The code is clear, first reading the CPUID to the EBX,EDX,ECX register, and then using the EDI Register as an index, stitching the read string into buffer, then invoking printf with output and buffer respectively, equivalent to calling printf (" The CPU ID is '%s ' \ n ', buffer) to print, and finally call exit (0) to return.

10. Concluding remarks

As described in this article, you should know how to design a assembler, including how system calls and C library calls are used, and finally assemble the connection to run on a 32-bit system or a 64-bit system.

Assembly Language Programming Reading notes (3)-Program examples

Contact Us

The content source of this page is from Internet, which doesn't represent Alibaba Cloud's opinion; products and services mentioned on that page don't have any relationship with Alibaba Cloud.

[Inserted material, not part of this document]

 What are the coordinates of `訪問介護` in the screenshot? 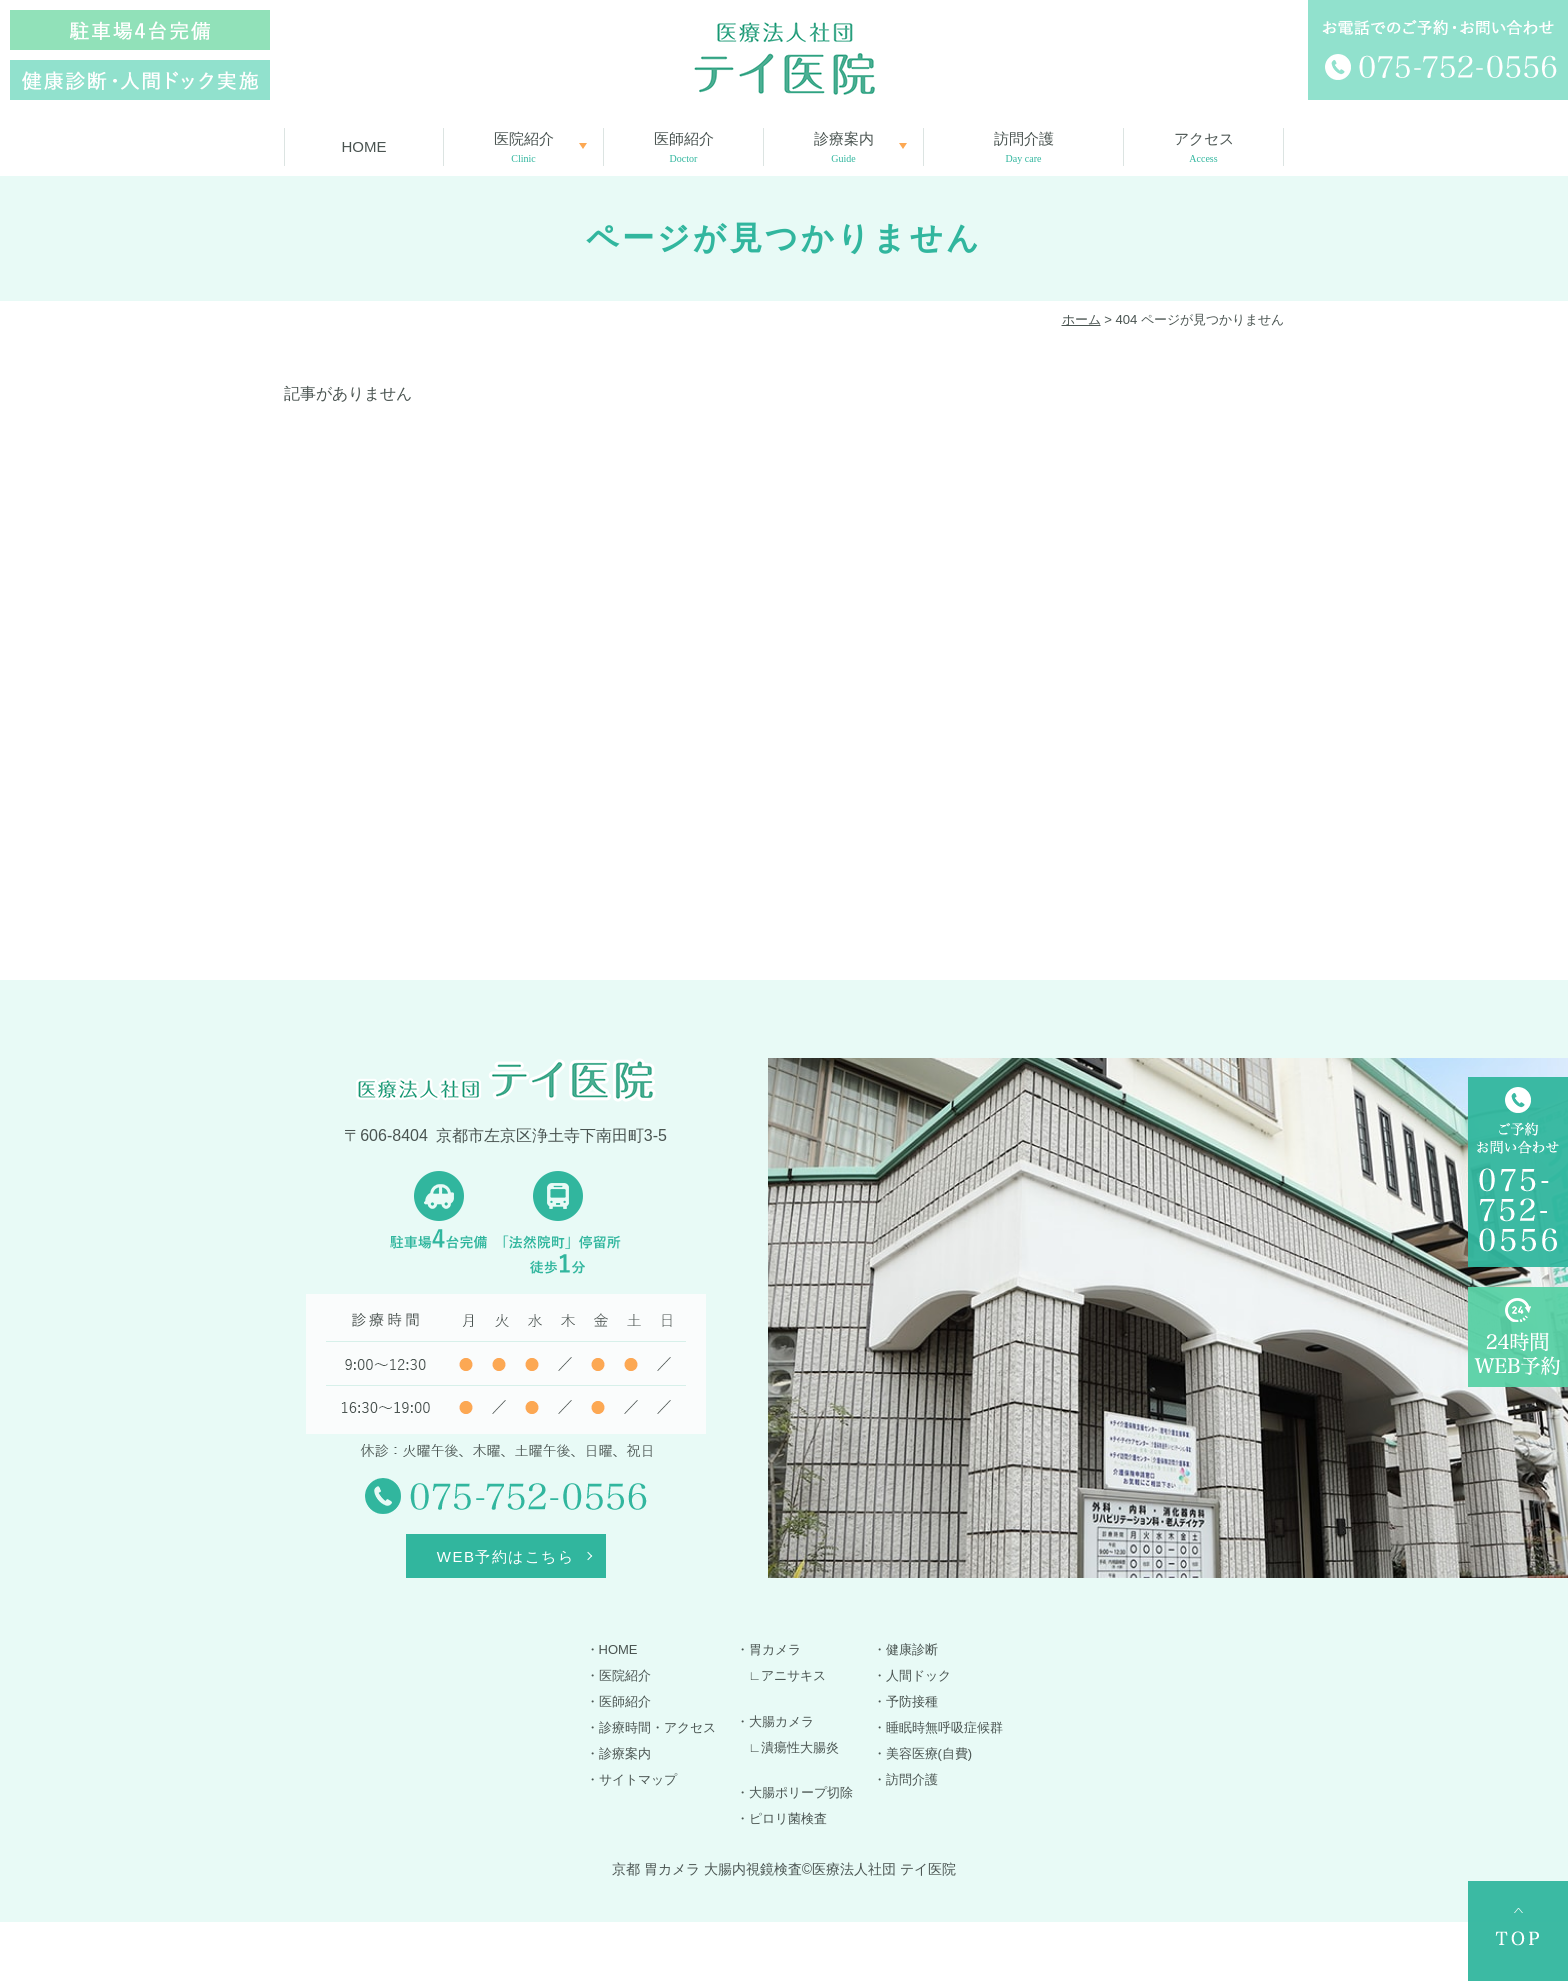 It's located at (1023, 148).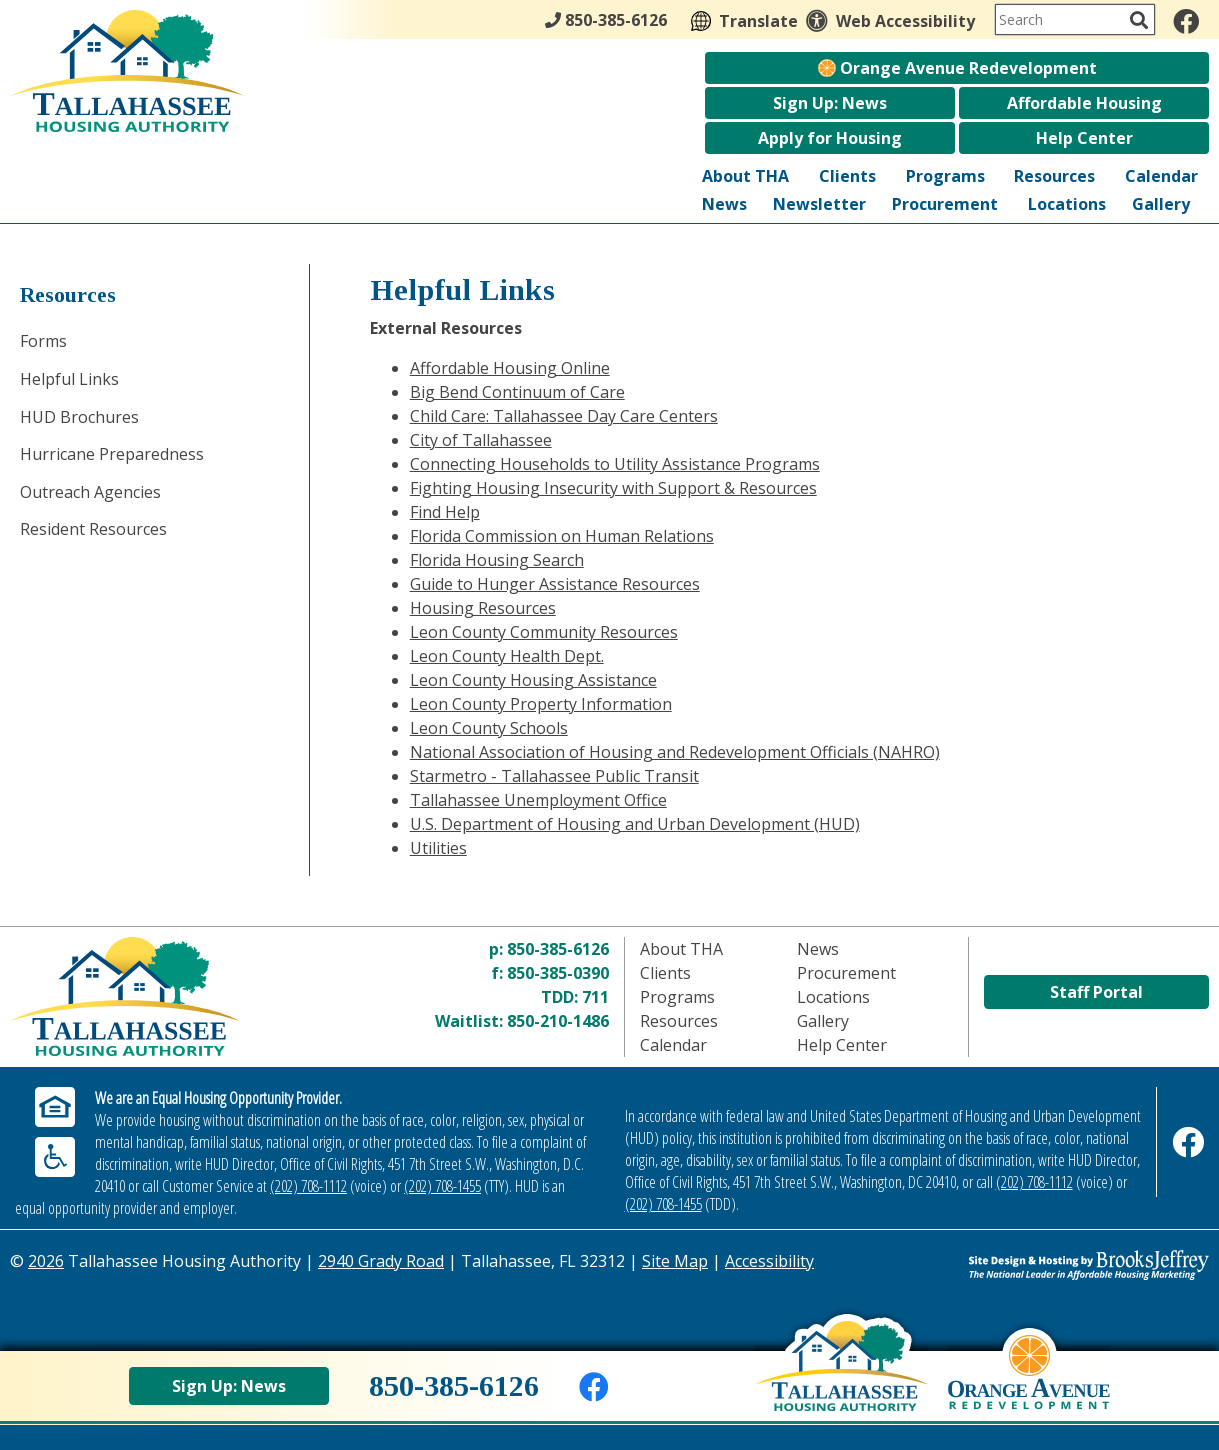  What do you see at coordinates (841, 1381) in the screenshot?
I see `[Back to home page]` at bounding box center [841, 1381].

If the content of the page makes you feel confusing, please write us an email, we will handle the problem within 5 days after receiving your email.

If you find any instances of plagiarism from the community, please send an email to: info-contact@alibabacloud.com and provide relevant evidence. A staff member will contact you within 5 working days.

A Free Trial That Lets You Build Big!

Start building with 50+ products and up to 12 months usage for Elastic Compute Service

  • Sales Support

    1 on 1 presale consultation

  • After-Sales Support

    24/7 Technical Support 6 Free Tickets per Quarter Faster Response

  • Alibaba Cloud offers highly flexible support services tailored to meet your exact needs.